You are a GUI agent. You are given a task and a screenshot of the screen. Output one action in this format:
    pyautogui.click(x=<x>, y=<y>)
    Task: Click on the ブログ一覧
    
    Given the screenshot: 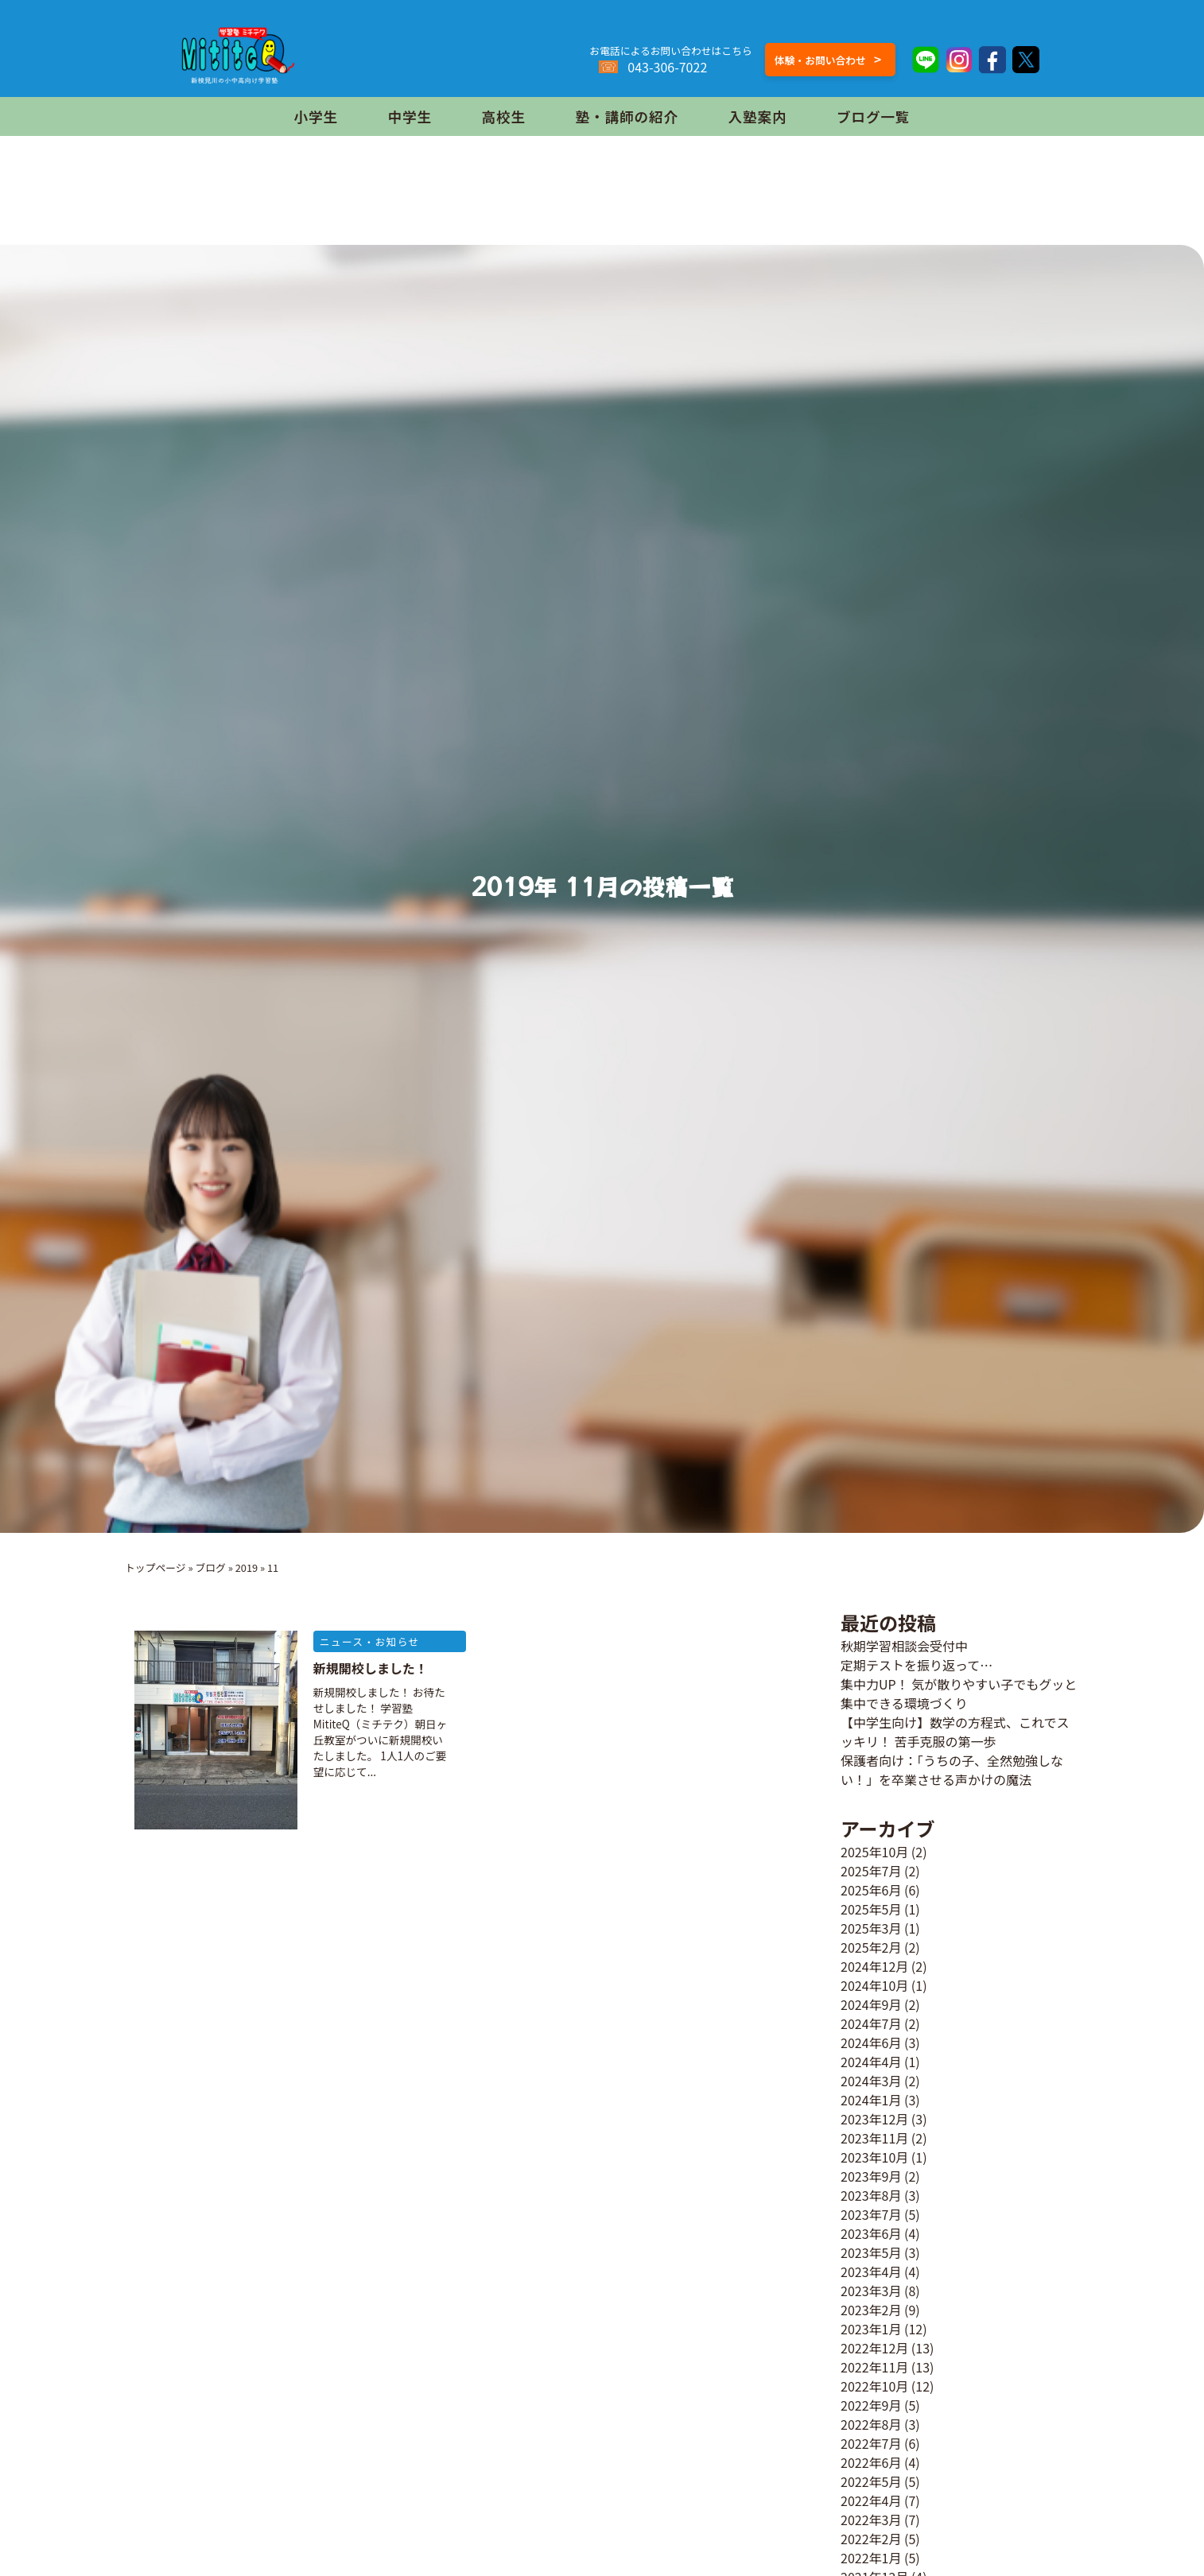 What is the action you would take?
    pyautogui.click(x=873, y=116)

====

## Aim of the exercise
In your reply, restate exactly the lines from the start of the records above through the line holding "Task: Click on the ブログ一覧", including both, and nothing else.

## Response area
You are a GUI agent. You are given a task and a screenshot of the screen. Output one action in this format:
    pyautogui.click(x=<x>, y=<y>)
    Task: Click on the ブログ一覧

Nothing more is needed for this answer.